▸ **Exercise prompt**: Copy exactly the lines from the start of the material through the line with "Wat maakt een". Pictures stay out of the copy.

Material to process: Begin

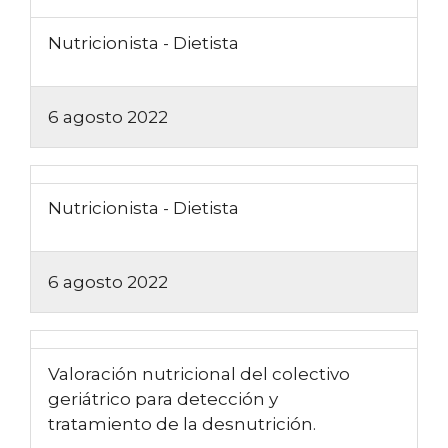
Nutricionista - Dietista
6 agosto 2022
Nutricionista - Dietista
6 agosto 2022
Valoración nutricional del colectivo
geriátrico para detección y
tratamiento de la desnutrición.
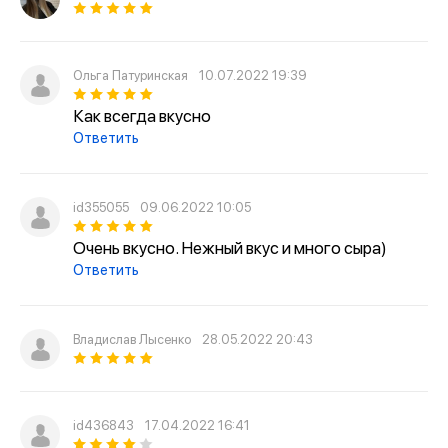
Ольга Патуринская
10.07.2022 19:39
Как всегда вкусно
Ответить
id355055
09.06.2022 10:05
Очень вкусно. Нежный вкус и много сыра)
Ответить
Владислав Лысенко
28.05.2022 20:43
id436843
17.04.2022 16:41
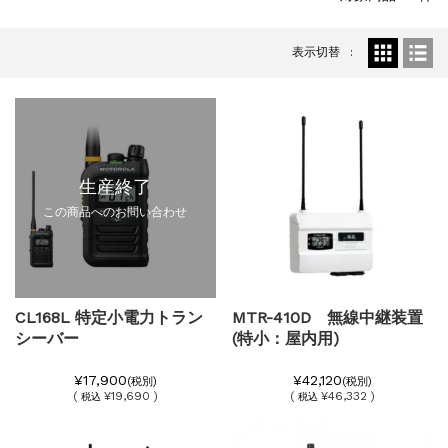
表示切替
生産終了
この商品へのお問い合わせ
CL168L 特定小電力トラン
MTR-410D 無線中継装置
シーバー
(特小：屋内用)
¥17,900
¥42,120
(税別)
(税別)
(
¥19,690 )
(
¥46,332 )
税込
税込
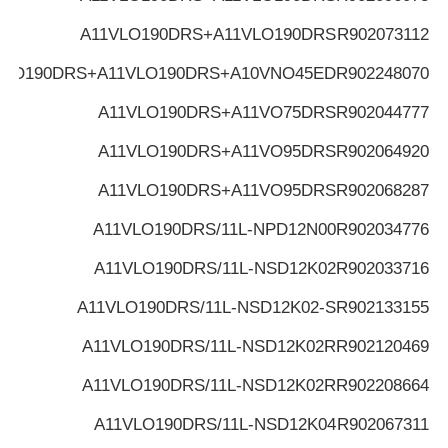
A11VLO190DRS+A11VLO190DRS
R902073112
VLO190DRS+A11VLO190DRS+A10VNO45ED
R902248070
A11VLO190DRS+A11VO75DRS
R902044777
A11VLO190DRS+A11VO95DRS
R902064920
A11VLO190DRS+A11VO95DRS
R902068287
A11VLO190DRS/11L-NPD12N00
R902034776
A11VLO190DRS/11L-NSD12K02
R902033716
A11VLO190DRS/11L-NSD12K02-S
R902133155
A11VLO190DRS/11L-NSD12K02R
R902120469
A11VLO190DRS/11L-NSD12K02R
R902208664
A11VLO190DRS/11L-NSD12K04
R902067311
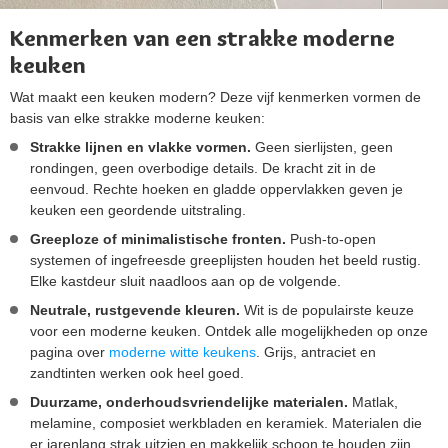
Kenmerken van een strakke moderne
keuken
Wat maakt een keuken modern? Deze vijf kenmerken vormen de
basis van elke strakke moderne keuken:
Strakke lijnen en vlakke vormen.
Geen sierlijsten, geen
rondingen, geen overbodige details. De kracht zit in de
eenvoud. Rechte hoeken en gladde oppervlakken geven je
keuken een geordende uitstraling.
Greeploze of minimalistische fronten.
Push-to-open
systemen of ingefreesde greeplijsten houden het beeld rustig.
Elke kastdeur sluit naadloos aan op de volgende.
Neutrale, rustgevende kleuren.
Wit is de populairste keuze
voor een moderne keuken. Ontdek alle mogelijkheden op onze
pagina over
moderne witte keukens
. Grijs, antraciet en
zandtinten werken ook heel goed.
Duurzame, onderhoudsvriendelijke materialen.
Matlak,
melamine, composiet werkbladen en keramiek. Materialen die
er jarenlang strak uitzien en makkelijk schoon te houden zijn.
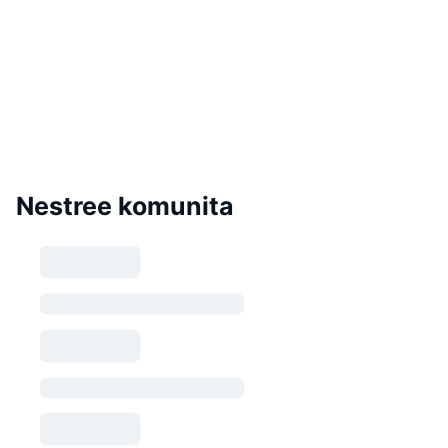
Nestree komunita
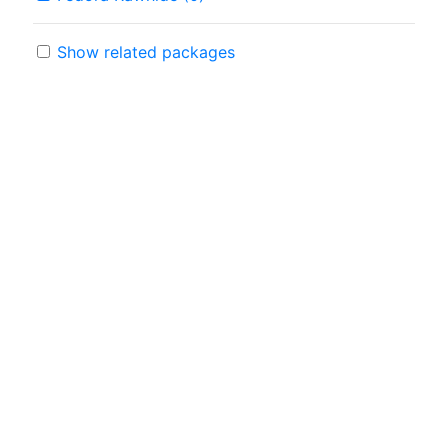
Show related packages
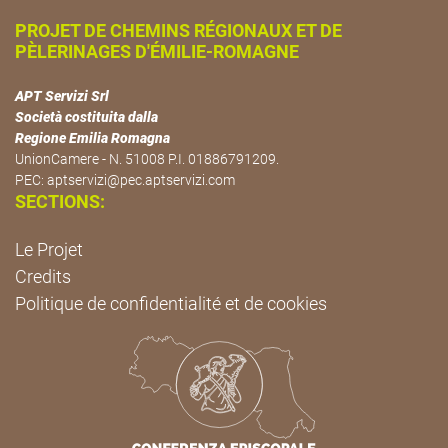
PROJET DE CHEMINS RÉGIONAUX ET DE
PÈLERINAGES D'ÉMILIE-ROMAGNE
APT Servizi Srl
Società costituita dalla
Regione Emilia Romagna
UnionCamere - N. 51008 P.I. 01886791209.
PEC:
aptservizi@pec.aptservizi.com
SECTIONS:
Le Projet
Credits
Politique de confidentialité et de cookies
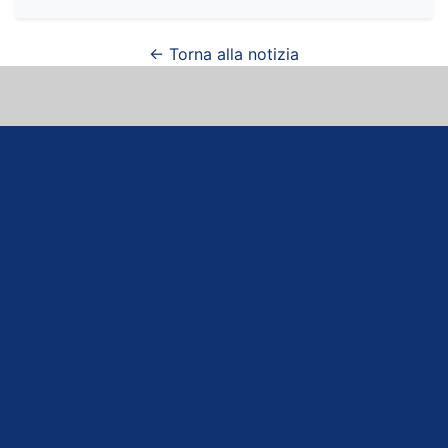
← Torna alla notizia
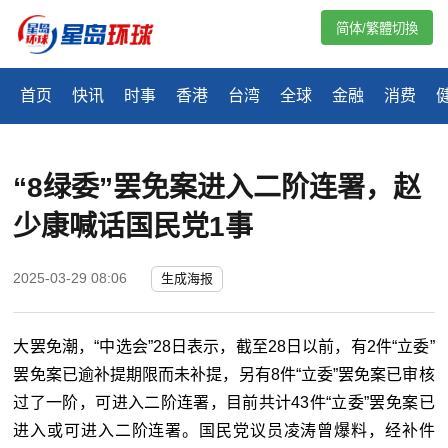
简体/繁體切換
首页
快讯
时事
香港
台湾
全球
金融
消费
“8绿委”罢免案进入二阶连署，赵
少康喊话国民党1事
2025-03-29 08:06
生成海报
大罢免潮，“中选会”28日表示，截至28日以前，有2件“立委”
罢免案已逾补提期限而未补提，另有8件“立委”罢免案已审核
过了一阶，可进入二阶连署，目前共计43件“立委”罢免案已
进入或可进入二阶连署。国民党议员凌涛曾爆料，经补件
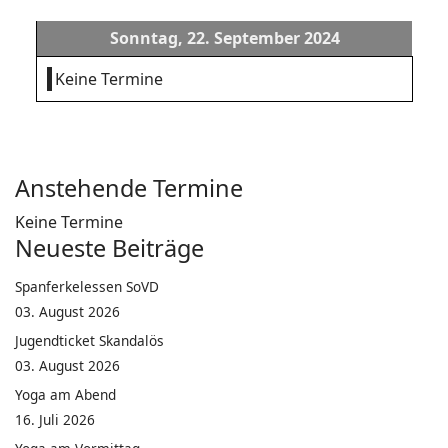
Sonntag, 22. September 2024
Keine Termine
Anstehende Termine
Keine Termine
Neueste Beiträge
Spanferkelessen SoVD
03. August 2026
Jugendticket Skandalös
03. August 2026
Yoga am Abend
16. Juli 2026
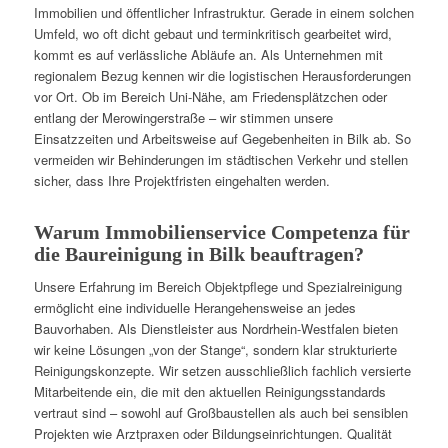
Immobilien und öffentlicher Infrastruktur. Gerade in einem solchen
Umfeld, wo oft dicht gebaut und terminkritisch gearbeitet wird,
kommt es auf verlässliche Abläufe an. Als Unternehmen mit
regionalem Bezug kennen wir die logistischen Herausforderungen
vor Ort. Ob im Bereich Uni-Nähe, am Friedensplätzchen oder
entlang der Merowingerstraße – wir stimmen unsere
Einsatzzeiten und Arbeitsweise auf Gegebenheiten in Bilk ab. So
vermeiden wir Behinderungen im städtischen Verkehr und stellen
sicher, dass Ihre Projektfristen eingehalten werden.
Warum Immobilienservice Competenza für
die Baureinigung in Bilk beauftragen?
Unsere Erfahrung im Bereich Objektpflege und Spezialreinigung
ermöglicht eine individuelle Herangehensweise an jedes
Bauvorhaben. Als Dienstleister aus Nordrhein-Westfalen bieten
wir keine Lösungen „von der Stange“, sondern klar strukturierte
Reinigungskonzepte. Wir setzen ausschließlich fachlich versierte
Mitarbeitende ein, die mit den aktuellen Reinigungsstandards
vertraut sind – sowohl auf Großbaustellen als auch bei sensiblen
Projekten wie Arztpraxen oder Bildungseinrichtungen. Qualität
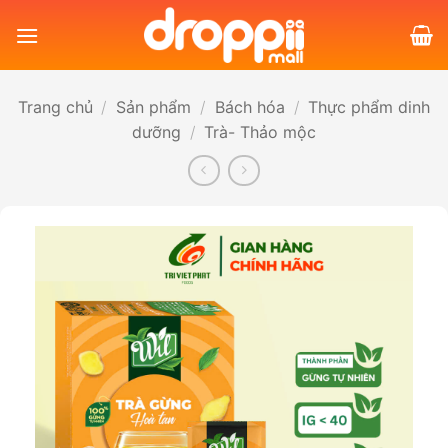
Bỏ
qua
nội
dung
Trang chủ
/
Sản phẩm
/
Bách hóa
/
Thực phẩm dinh
dưỡng
/
Trà- Thảo mộc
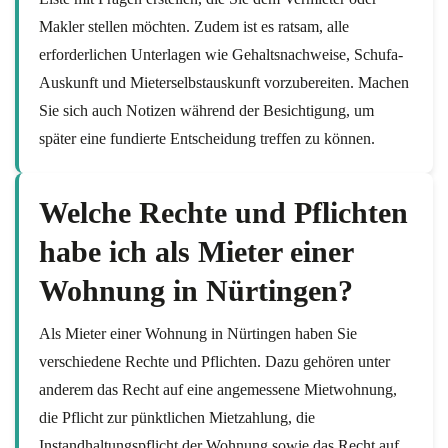
Makler stellen möchten. Zudem ist es ratsam, alle
erforderlichen Unterlagen wie Gehaltsnachweise, Schufa-
Auskunft und Mieterselbstauskunft vorzubereiten. Machen
Sie sich auch Notizen während der Besichtigung, um
später eine fundierte Entscheidung treffen zu können.
Welche Rechte und Pflichten
habe ich als Mieter einer
Wohnung in Nürtingen?
Als Mieter einer Wohnung in Nürtingen haben Sie
verschiedene Rechte und Pflichten. Dazu gehören unter
anderem das Recht auf eine angemessene Mietwohnung,
die Pflicht zur pünktlichen Mietzahlung, die
Instandhaltungspflicht der Wohnung sowie das Recht auf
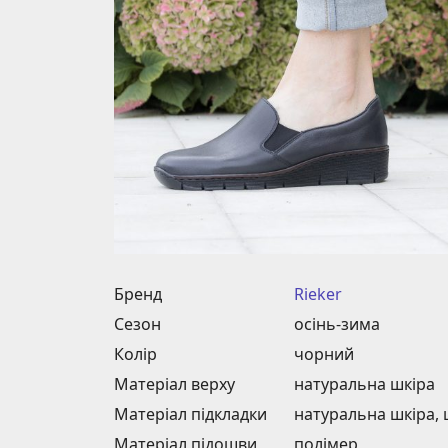
Бренд
Rieker
Сезон
осінь-зима
Колір
чорний
Матеріал верху
натуральна шкіра
Матеріал підкладки
натуральна шкіра,
Матеріал підошви
полімер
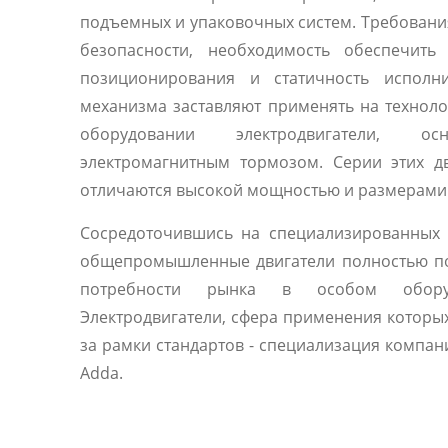
подъемных и упаковочных систем. Требовани
безопасности, необходимость обеспечить 
позиционирования и статичность исполни
механизма заставляют применять на технол
оборудовании электродвигатели, осн
электромагнитным тормозом. Серии этих д
отличаются высокой мощностью и размерами
Сосредоточившись на специализированных 
общепромышленные двигатели полностью п
потребности рынка в особом оборуд
Электродвигатели, сфера применения которы
за рамки стандартов - специализация компани
Adda.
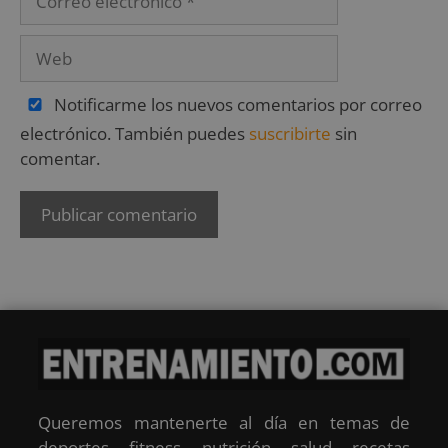
Notificarme los nuevos comentarios por correo
electrónico. También puedes
suscribirte
sin
comentar.
Queremos mantenerte al día en temas de
deportes, fitness, nutrición, salud, recetas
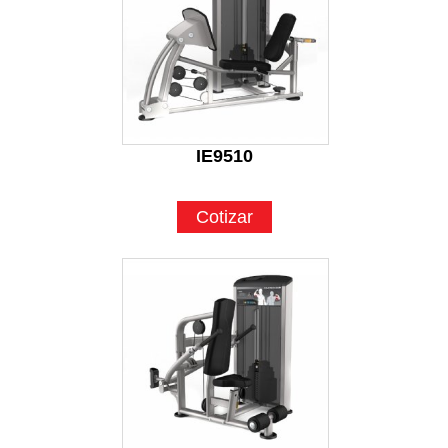
IE9510
Cotizar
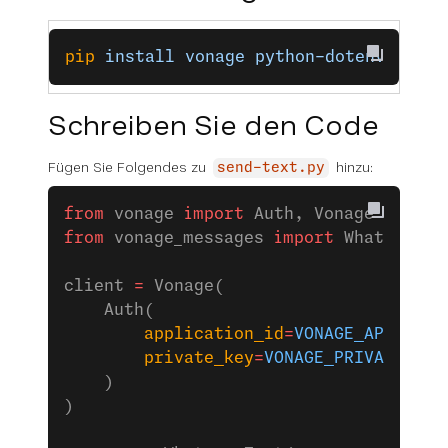
pip
 install
 vonage
 python-dotenv
Schreiben Sie den Code
Fügen Sie Folgendes zu
hinzu:
send-text.py
from
 vonage 
import
 Auth, Vonage
from
 vonage_messages 
import
 WhatsappTe
client 
=
 Vonage(
    Auth(
        application_id
=
VONAGE_APPLICAT
        private_key
=
VONAGE_PRIVATE_KEY
    )
)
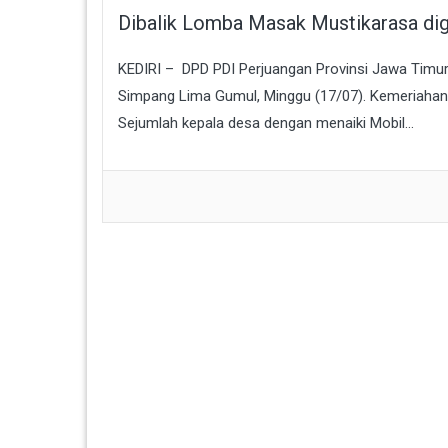
Dibalik Lomba Masak Mustikarasa dig
KEDIRI – DPD PDI Perjuangan Provinsi Jawa Timu
Simpang Lima Gumul, Minggu (17/07). Kemeriahan ac
Sejumlah kepala desa dengan menaiki Mobil...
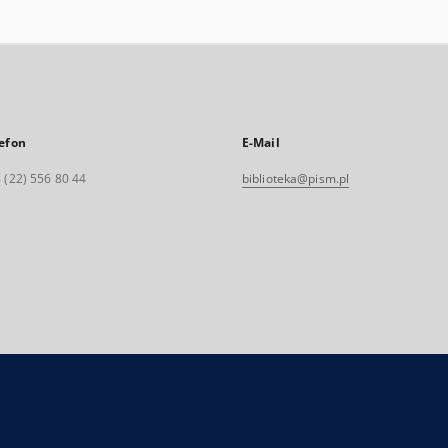
efon
E-Mail
 (22) 556 80 44
biblioteka@pism.pl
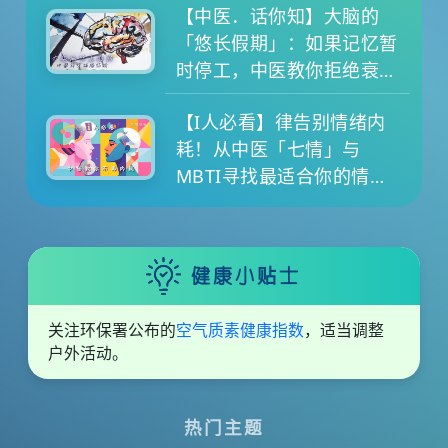
【中医．话你知】大脑的
「悠长假期」：如果记忆暂
时停工，中医教你拒绝衰老
退化
【I人必看】律告别情绪内
耗！从中医「七情」与
MBTI寻找最适合你的情绪
养生提案
健康小贴士
关注环保署公布的
空气质素健康指数
，适当调整
户外活动。
热门主题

Material to process: End

▸ **Response box**:
Nutricionista - Dietista
6 agosto 2022
Nutricionista - Dietista
6 agosto 2022
Valoración nutricional del colectivo
geriátrico para detección y
tratamiento de la desnutrición.
Ольга Патуринская
10.07.2022 19:39
Как всегда вкусно
Ответить
id355055
09.06.2022 10:05
Очень вкусно. Нежный вкус и много сыра)
Ответить
Владислав Лысенко
28.05.2022 20:43
id436843
17.04.2022 16:41
表示切替
生産終了
この商品へのお問い合わせ
CL168L 特定小電力トラン
MTR-410D 無線中継装置
シーバー
(特小：屋内用)
¥17,900
¥42,120
(税別)
(税別)
(
¥19,690 )
(
¥46,332 )
税込
税込
A11VLO190DRS+A11VLO190DRS
R902073112
VLO190DRS+A11VLO190DRS+A10VNO45ED
R902248070
A11VLO190DRS+A11VO75DRS
R902044777
A11VLO190DRS+A11VO95DRS
R902064920
A11VLO190DRS+A11VO95DRS
R902068287
A11VLO190DRS/11L-NPD12N00
R902034776
A11VLO190DRS/11L-NSD12K02
R902033716
A11VLO190DRS/11L-NSD12K02-S
R902133155
A11VLO190DRS/11L-NSD12K02R
R902120469
A11VLO190DRS/11L-NSD12K02R
R902208664
A11VLO190DRS/11L-NSD12K04
R902067311
Kenmerken van een strakke moderne
keuken
Wat maakt een keuken modern? Deze vijf kenmerken vormen de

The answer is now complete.